The Bite Stops Here by Dr Ian Dunbar


----------



## topaza (Dec 28, 2011)

my rottie pup does this as well, when told off she then starts to dance around the room barking at all and sundry and then wees on the carpet


----------



## happysaz133 (Jun 5, 2008)

My pup is 6 months old now, but she was really bad for biting. We were told to squeal, like other puppies would if bitten, but we found that excited her more. So we put a baby gate in the house, and every time she bit us, we said NO, got up, and put her on the other side of the baby gate. It took about 2 weeks before she really stopped, but I'm glad she did!


----------



## sharp75 (Feb 19, 2012)

iv noticed when i tell him off he gets more excited and bites more so the baby gate may be a good idea.


----------



## newfiesmum (Apr 21, 2010)

sharp75 said:


> iv noticed when i tell him off he gets more excited and bites more so the baby gate may be a good idea.


Of course he does; he is getting a reaction and it is all part of the game. All puppies bite, that is a fact. They bite their littermates, or their mother, and get told off for it by them. But with humans it is different. He will chase and bite anything that is moving, hence your feet, your hands.

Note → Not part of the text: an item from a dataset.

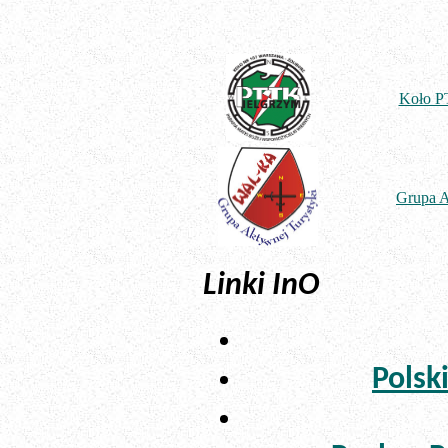
Koło 
Grupa 
Linki InO
Polsk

My best method has been to keep absolutely still. If you are not grabbing your hand away, you become boring and he will give up. If you pull your hand away, it becomes a toy for him to chase. However, this method will not work with a two year old.

Perhaps you should try a nylabone, get your little one to keep it with him and when the dog attempts to nip, to give him that instead. However, I do think the child is a bit young to do this. If the dog nips him, he will most likely scream, or dance about which makes the game even more exciting.

Do not leave the child alone with the puppy, ever, not even for a few minutes. I would keep the puppy on a short lead in the house where your child is, one of those umbilical cords which fit around your waist, so that where you go, the pup goes. Of course, he cannot climb stairs at his age; that would damage his joints but certainly he can downstairs.

A babygate across the kitchen doorway is an excellent idea to give him some time out and for somewhere safe for him when you cannot supervise.


----------



## Lola71 (Feb 23, 2011)

The idea of squealing like a pup when Molly mouthed us was recommended to us by our vet and for us it worked. We also did the staying still thing too, but usually stood up and away from her. 
Hope you get it sorted.


----------



## nomi_mewse (Feb 15, 2017)

sharp75 said:


> hi i have a 9 week American Akita pup and he constantly bites. if i stroke him he grabs my hand or wrist and if im walking around the house he clings to my trousers or shoes/socks. i have a 2 year old and he has marks allover his body from the bites and scratches so its really worrying me. they are never nasty bites they are mainly him playing but i dont know how to discipline him properly for it so i was hoping someone could let me kow if hell grow out of it and if theres a way i can get him to stop it before he gets much bigger.
> can i just add that as he is 9 weeks old i cannot take him out for walks til he gets his next jabs so could the biting be down to him being bored being stuck in the house, and also does anyone know what food an akita is best to have and to avoid.


hi ya, I know this post is a few years old but I was just wondering how you got on in the end?? as I'm in exactly the same position...our akita puppy is 9 weeks old and he's a lovely lovely boy but is just relentless with the nipping and grabbing at hands and feet when you try and stroke him or are walking around!! 
obviously I know hes only a baby and it's perfectly normal, I just need some tips on how to try stop the nipping as my daughter can't even get off the sofa when he's in playful mode as he just makes a b-line for her?!


----------



## Siskin (Nov 13, 2012)

It's unlikely the OP will answer as they haven't been back on the forum since the initial post.

Have a look in the dog chat or dog training and behaviour parts of the the forum, there seems to be several threads running currently about biting puppies which have been answered in detail and may of help to you

Alternatively start a new thread with your query


----------